There are two standards for airport identifiers, ICAO and IATA. The ATA codes are the three letter codes you're used to seeing on bag tags. The ICAO codes are four letter. For most ICAO codes the first letter is a region, the second letter is the country and the last two letters are the airport. So E - Northern Europe, H - Holland, AM is Amsterdam Schiphol. R - western Pacific, K - Korea SI is the Seoul Inchon airport. Works good as long as you have less then 676 airports in your country. In the ICAO system the U.S. is it's own region so there is no second letter country code. So the major airports in the US have the same ID just with a K in front for ICAO purposes. Alaska and Hawaii are in the P region for ICAO and have A and H as their second letter. So we get PANC and ANC for Anchorage but PASI and SIT for Sitka.
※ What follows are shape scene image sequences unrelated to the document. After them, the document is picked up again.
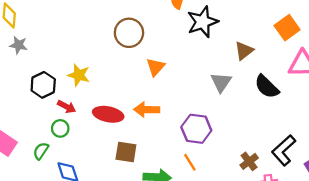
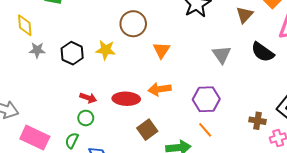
brown triangle: (244, 51) -> (245, 15), moved
yellow star: (79, 75) -> (106, 50), moved
black hexagon: (43, 85) -> (72, 53), moved
brown square: (126, 152) -> (147, 130), turned -36
brown cross: (249, 161) -> (258, 121), turned -35

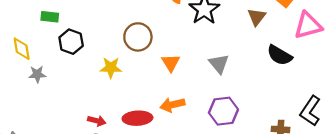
black hexagon: (72, 53) -> (71, 42), moved
gray triangle: (222, 55) -> (219, 64), moved

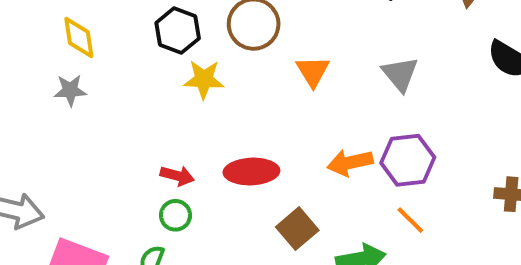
black hexagon: (71, 42) -> (178, 31), moved
yellow diamond: (22, 49) -> (79, 37), moved
orange arrow: (172, 105) -> (350, 163), moved

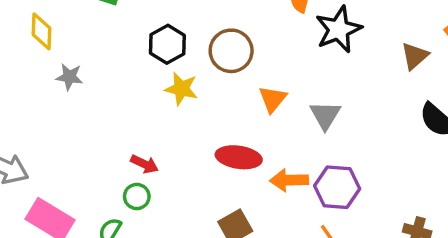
yellow diamond: (79, 37) -> (42, 31), moved
gray triangle: (400, 74) -> (325, 115), moved
red ellipse: (251, 172) -> (239, 157), moved

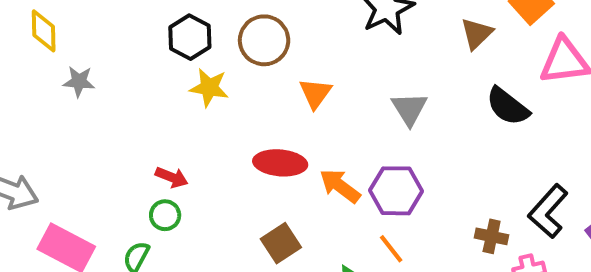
gray triangle: (325, 115) -> (409, 109), moved
orange arrow: (289, 180) -> (340, 186), turned 42

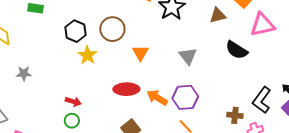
brown triangle: (477, 34) -> (218, 15), turned 36
gray star: (79, 82) -> (24, 73), moved
yellow star: (209, 88) -> (88, 55), turned 30

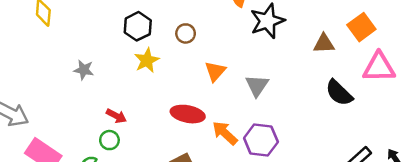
brown circle: (112, 29) -> (186, 33), size x0.6
gray triangle: (188, 56) -> (257, 86), moved
gray star: (24, 73) -> (84, 70), moved

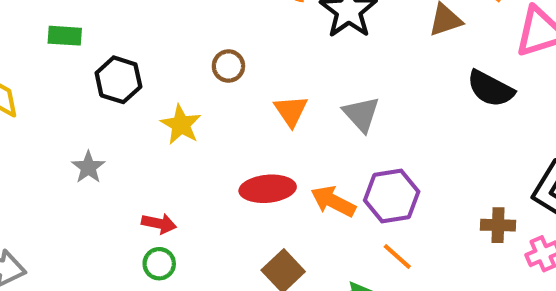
black hexagon: (138, 26) -> (118, 80), moved
gray star: (84, 70) -> (88, 167), turned -30

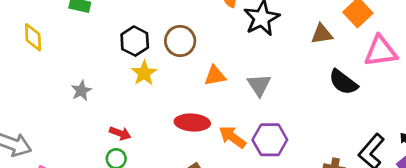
brown circle: (228, 66) -> (180, 41), size x1.5
black hexagon: (118, 80) -> (135, 41), moved
orange triangle: (291, 111) -> (215, 76), turned 45

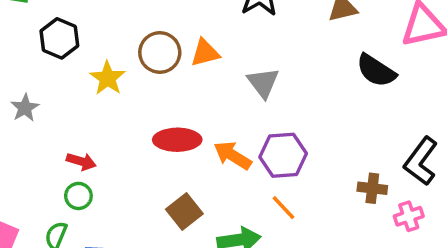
black hexagon: (135, 41) -> (59, 38), moved
brown circle: (180, 41) -> (160, 53), moved
orange triangle: (215, 76) -> (205, 53), moved

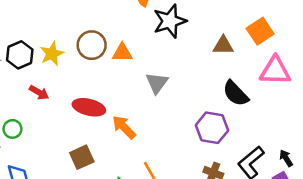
black hexagon: (59, 38) -> (20, 55), moved
purple hexagon: (283, 155) -> (212, 128), moved
red arrow: (81, 161) -> (39, 93), moved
Same thing PHNL and HNL for Honolulu but PHOG and OGG for Maui.
As for the OP's question, I'd stick with Covington. The field was lobbied for by a group of Kentucky folks during WWII. If it was going to be the Greater Cincinnati Vicinity airport, why didn't they just make it GCV?
It used to be fun to get pilots to look for the Cincinnati airport charts in the government NOS chart books. Because Ohio and Kentucky were in different books, they'd pull their hair since all they could find was Lunken - LUK.